Es geht wirk­lich darum, dass wir Biodi­ver­sität neu aufstellen. Die Zutaten, die wir in unserem Buch verwenden, findet man auf Bauern­märkten und bei kleinen Produ­zenten. Wir haben natür­lich den extremsten Weg gesucht. Haben aber somit auch neue Lösungen gefunden. Leider werden in vielen Sparten nur noch wenig Sorten­arten verwendet – Äpfel, Karotten, Kartof­feln, Pilze … Wir beschränken uns leider viel zu oft nur auf wenige Produkte, versäumen somit aber die Geschma­ck­erleb­nisse, die die uns die Natur bietet.

»Wir haben im Prinzip nichts Neues erfunden, sondern alte Dinge wieder neu aufleben lassen. «

Manche Rezepte sind eine ziem­liche Heraus­for­de­rung. Ich denke da nur an den Spargel in Bienen­wachs. Denken Sie, dass solche Gerichte nach­ge­kocht werden oder wollen Sie die Leute inspi­rieren?

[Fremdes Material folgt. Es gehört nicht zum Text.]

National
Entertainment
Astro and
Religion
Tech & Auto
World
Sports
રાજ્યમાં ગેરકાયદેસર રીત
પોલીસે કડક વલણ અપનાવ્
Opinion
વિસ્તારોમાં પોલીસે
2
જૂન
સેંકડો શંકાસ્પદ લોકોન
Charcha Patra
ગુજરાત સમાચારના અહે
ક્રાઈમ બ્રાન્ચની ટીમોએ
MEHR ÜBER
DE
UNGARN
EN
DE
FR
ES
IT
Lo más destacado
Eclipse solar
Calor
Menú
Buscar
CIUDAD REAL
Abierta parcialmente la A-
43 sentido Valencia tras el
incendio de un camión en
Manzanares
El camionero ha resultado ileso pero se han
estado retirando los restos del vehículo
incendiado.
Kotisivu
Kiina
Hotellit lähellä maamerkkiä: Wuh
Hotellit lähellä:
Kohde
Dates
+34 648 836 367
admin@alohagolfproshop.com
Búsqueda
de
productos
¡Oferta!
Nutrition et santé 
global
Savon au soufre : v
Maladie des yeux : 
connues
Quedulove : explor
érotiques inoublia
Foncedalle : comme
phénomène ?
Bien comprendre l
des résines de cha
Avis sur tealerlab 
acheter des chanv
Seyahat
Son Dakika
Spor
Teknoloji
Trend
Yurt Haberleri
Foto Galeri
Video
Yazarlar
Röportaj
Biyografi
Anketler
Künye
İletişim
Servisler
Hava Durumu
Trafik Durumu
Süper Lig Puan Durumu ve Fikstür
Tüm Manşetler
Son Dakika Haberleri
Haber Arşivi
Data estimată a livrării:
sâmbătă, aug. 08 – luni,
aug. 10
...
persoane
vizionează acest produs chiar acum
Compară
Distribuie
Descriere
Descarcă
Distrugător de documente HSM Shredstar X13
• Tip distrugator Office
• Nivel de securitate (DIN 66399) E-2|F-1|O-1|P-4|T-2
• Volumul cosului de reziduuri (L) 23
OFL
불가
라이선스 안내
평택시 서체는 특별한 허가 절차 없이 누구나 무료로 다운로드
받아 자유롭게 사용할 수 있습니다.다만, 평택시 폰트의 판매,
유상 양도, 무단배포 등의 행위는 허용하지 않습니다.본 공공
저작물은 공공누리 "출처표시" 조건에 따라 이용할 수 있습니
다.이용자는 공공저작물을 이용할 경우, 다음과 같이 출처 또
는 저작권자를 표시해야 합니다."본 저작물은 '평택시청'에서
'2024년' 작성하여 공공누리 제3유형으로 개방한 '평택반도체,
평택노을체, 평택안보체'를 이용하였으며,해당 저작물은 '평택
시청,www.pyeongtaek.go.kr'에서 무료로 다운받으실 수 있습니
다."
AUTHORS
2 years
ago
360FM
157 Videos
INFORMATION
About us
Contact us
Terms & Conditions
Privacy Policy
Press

Wir wollten zeigen, was man in einer länd­li­chen Gegend machen kann. Wie weit das Gedan­kengut geht. Welche Möglich­keiten in der Vergan­gen­heit genutzt wurden, um Dinge haltbar zu machen. Wir haben im Prinzip nichts Neues erfunden, sondern alte Dinge wieder neu aufleben lassen. Wir bieten aber auch viele Möglich­keiten, um auf Plastik und andere Abfall­güter verzichten zu können. Wir haben sehr viele Türen geschlossen und Tabus gebro­chen. Nur so fängt man an, neue Lösungen zu suchen. Und norma­ler­weise findet man sie auch.